## [Data for review]
╔══

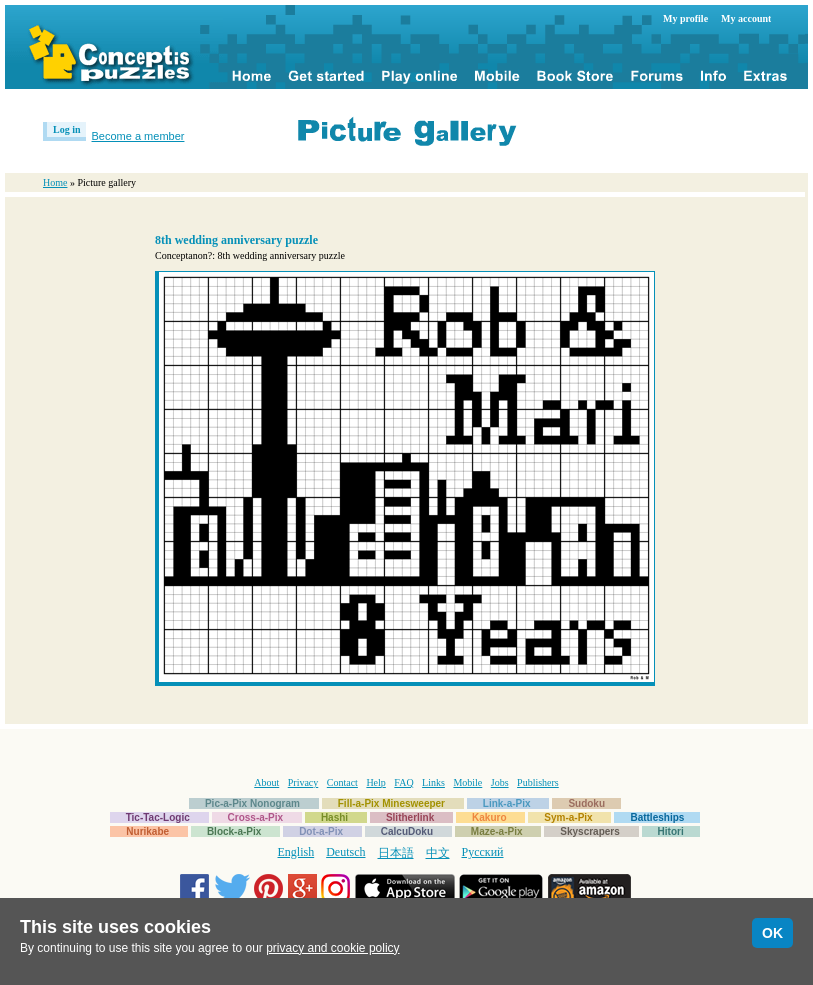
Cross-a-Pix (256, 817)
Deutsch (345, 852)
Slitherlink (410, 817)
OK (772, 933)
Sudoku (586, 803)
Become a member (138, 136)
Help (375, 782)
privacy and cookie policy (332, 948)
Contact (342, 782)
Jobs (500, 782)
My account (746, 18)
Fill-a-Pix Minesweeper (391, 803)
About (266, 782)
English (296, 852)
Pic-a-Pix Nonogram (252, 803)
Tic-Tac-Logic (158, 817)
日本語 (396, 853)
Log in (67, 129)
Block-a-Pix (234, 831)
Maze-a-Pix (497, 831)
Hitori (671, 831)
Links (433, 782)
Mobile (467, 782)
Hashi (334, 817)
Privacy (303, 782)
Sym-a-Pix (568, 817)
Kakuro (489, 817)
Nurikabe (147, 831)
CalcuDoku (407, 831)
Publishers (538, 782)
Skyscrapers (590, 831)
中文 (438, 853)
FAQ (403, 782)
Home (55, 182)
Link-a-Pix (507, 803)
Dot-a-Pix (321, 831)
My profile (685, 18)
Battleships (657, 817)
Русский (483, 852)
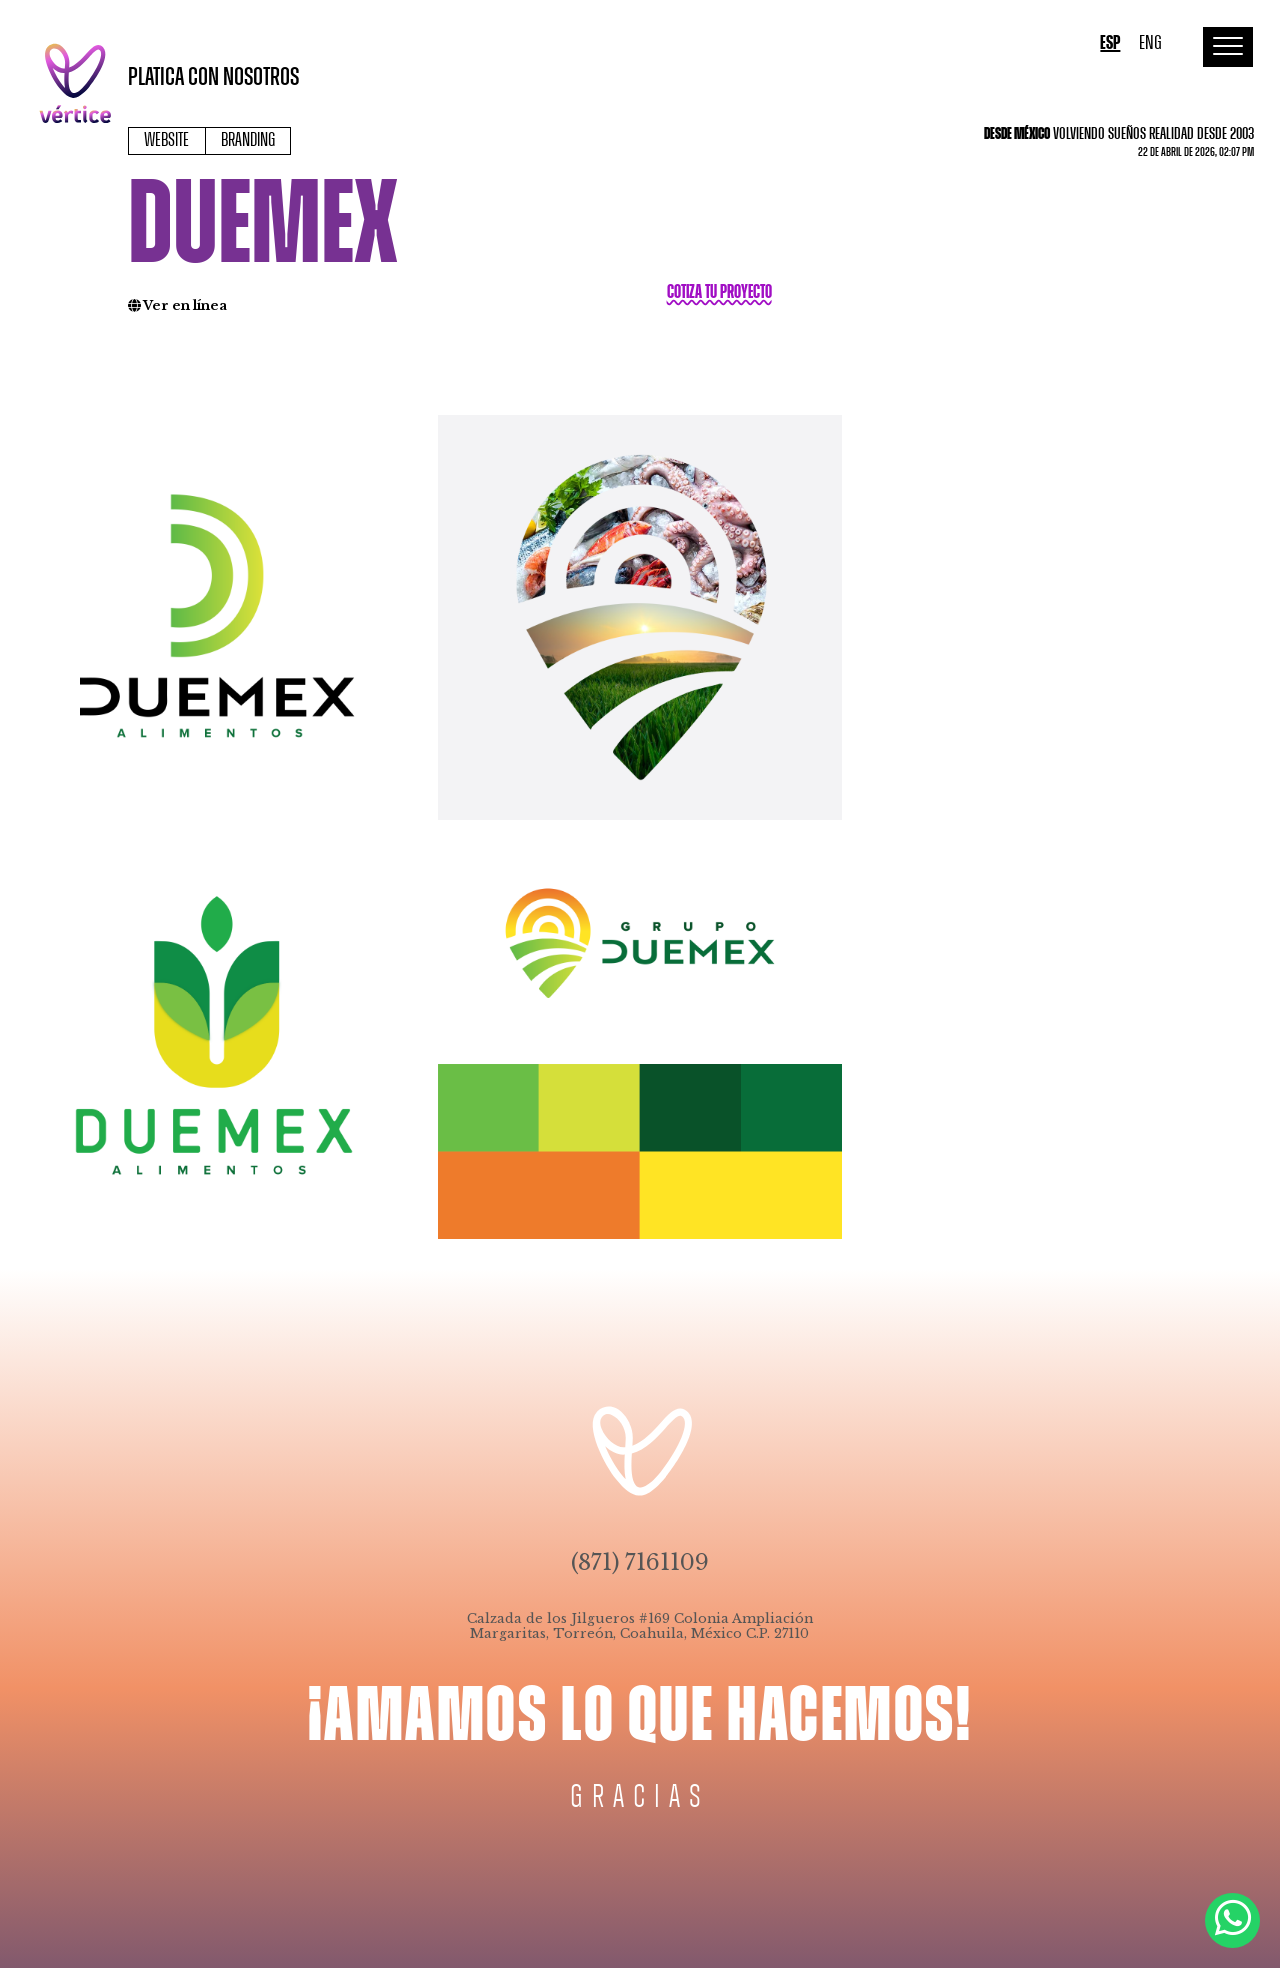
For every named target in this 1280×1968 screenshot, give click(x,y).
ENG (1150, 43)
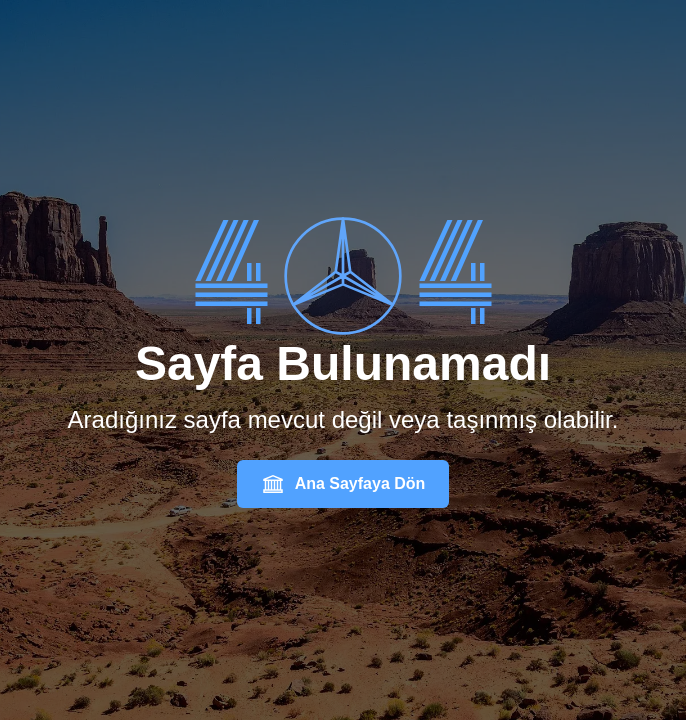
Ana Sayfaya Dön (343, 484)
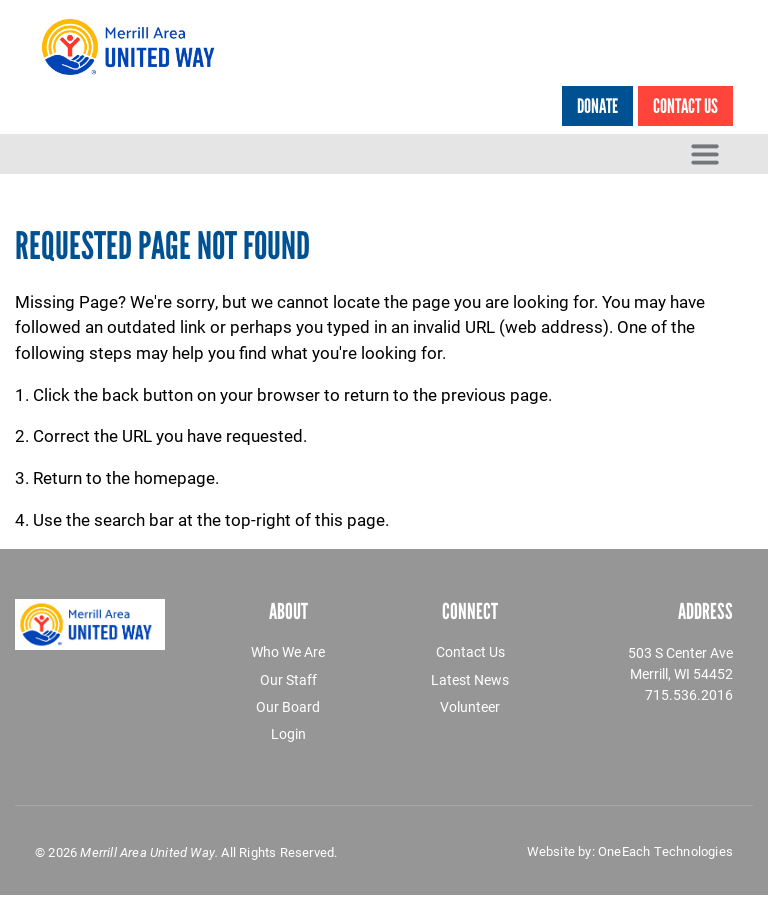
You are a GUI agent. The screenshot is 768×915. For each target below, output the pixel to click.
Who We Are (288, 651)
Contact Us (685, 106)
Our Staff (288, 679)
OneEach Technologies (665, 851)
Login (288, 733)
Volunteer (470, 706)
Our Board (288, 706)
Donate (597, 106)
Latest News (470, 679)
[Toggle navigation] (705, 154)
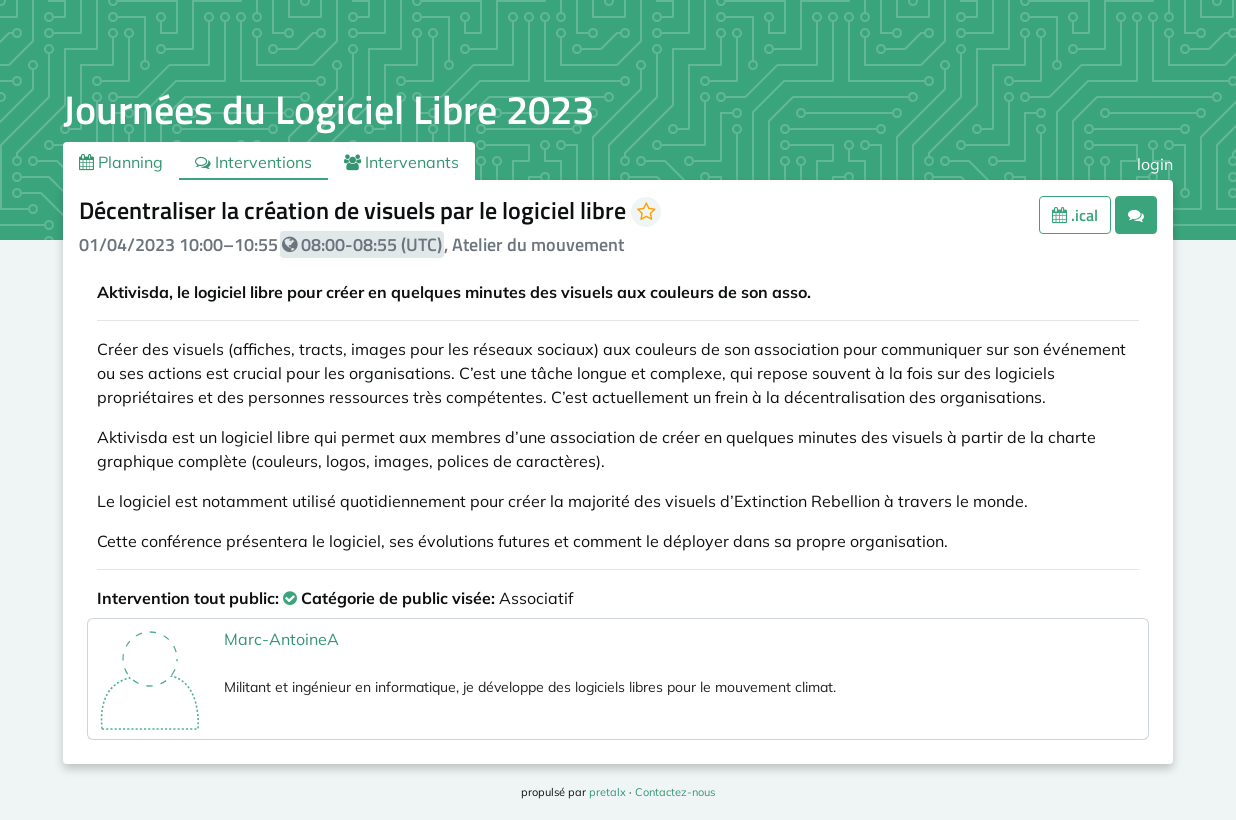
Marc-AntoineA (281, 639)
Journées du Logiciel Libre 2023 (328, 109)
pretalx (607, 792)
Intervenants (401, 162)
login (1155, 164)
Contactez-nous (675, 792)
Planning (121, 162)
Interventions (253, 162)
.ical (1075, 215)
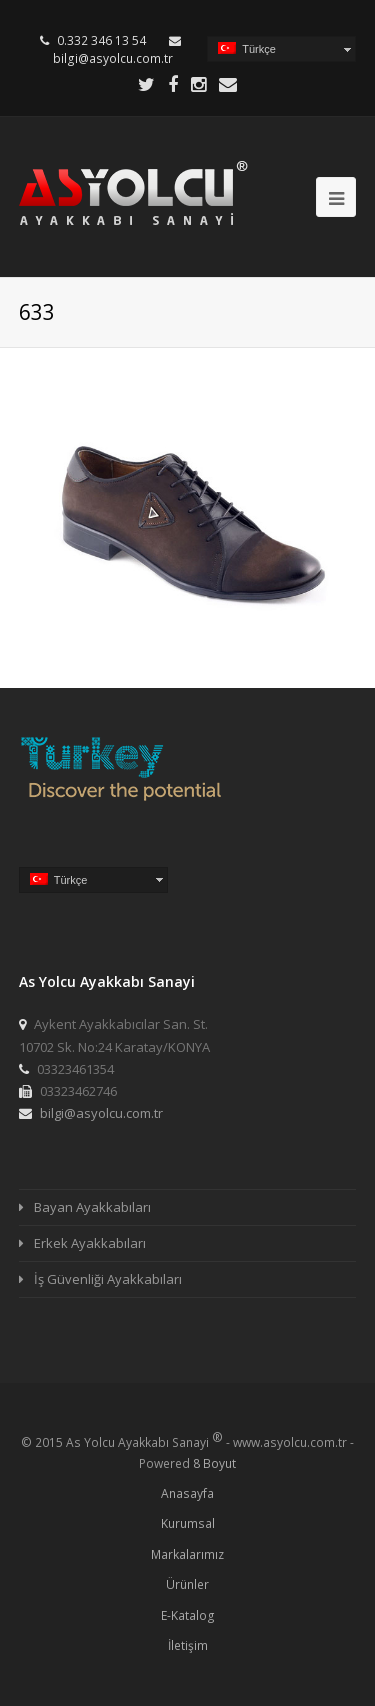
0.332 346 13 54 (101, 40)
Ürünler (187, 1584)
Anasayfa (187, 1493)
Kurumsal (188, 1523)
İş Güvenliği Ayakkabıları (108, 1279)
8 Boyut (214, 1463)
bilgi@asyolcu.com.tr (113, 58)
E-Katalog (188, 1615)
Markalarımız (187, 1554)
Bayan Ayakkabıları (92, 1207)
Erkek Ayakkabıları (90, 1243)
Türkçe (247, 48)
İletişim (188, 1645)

╚══

## [What this task involves]
Transcribe every record above exactly, leaving out the pictures.

## [Output below]
Cross-a-Pix (256, 817)
Deutsch (345, 852)
Slitherlink (410, 817)
OK (772, 933)
Sudoku (586, 803)
Become a member (138, 136)
Help (375, 782)
privacy and cookie policy (332, 948)
Contact (342, 782)
Jobs (500, 782)
My account (746, 18)
Fill-a-Pix Minesweeper (391, 803)
About (266, 782)
English (296, 852)
Pic-a-Pix Nonogram (252, 803)
Tic-Tac-Logic (158, 817)
日本語 (396, 853)
Log in (67, 129)
Block-a-Pix (234, 831)
Maze-a-Pix (497, 831)
Hitori (671, 831)
Links (433, 782)
Mobile (467, 782)
Hashi (334, 817)
Privacy (303, 782)
Sym-a-Pix (568, 817)
Kakuro (489, 817)
Nurikabe (147, 831)
CalcuDoku (407, 831)
Publishers (538, 782)
Skyscrapers (590, 831)
中文 (438, 853)
FAQ (403, 782)
Home (55, 182)
Link-a-Pix (507, 803)
Dot-a-Pix (321, 831)
My profile (685, 18)
Battleships (657, 817)
Русский (483, 852)
For every named target in this 1280×1968 screenshot, give click(x,y).
ENG (1150, 43)
Ana Sayfaya Dön (343, 484)
You are a GUI agent. The screenshot is 768×915. For each target below, output the pixel to click.
Who We Are (288, 651)
Contact Us (685, 106)
Our Staff (288, 679)
OneEach Technologies (665, 851)
Login (288, 733)
Volunteer (470, 706)
Our Board (288, 706)
Donate (597, 106)
Latest News (470, 679)
[Toggle navigation] (705, 154)
Marc-AntoineA (281, 639)
Journées du Logiciel Libre 2023 (328, 109)
pretalx (607, 792)
Intervenants (401, 162)
login (1155, 164)
Contactez-nous (675, 792)
Planning (121, 162)
Interventions (253, 162)
.ical (1075, 215)
0.332 346 13 54 (101, 40)
Ürünler (187, 1584)
Anasayfa (187, 1493)
Kurumsal (188, 1523)
İş Güvenliği Ayakkabıları (108, 1279)
8 Boyut (214, 1463)
bilgi@asyolcu.com.tr (113, 58)
E-Katalog (188, 1615)
Markalarımız (187, 1554)
Bayan Ayakkabıları (92, 1207)
Erkek Ayakkabıları (90, 1243)
Türkçe (247, 48)
İletişim (188, 1645)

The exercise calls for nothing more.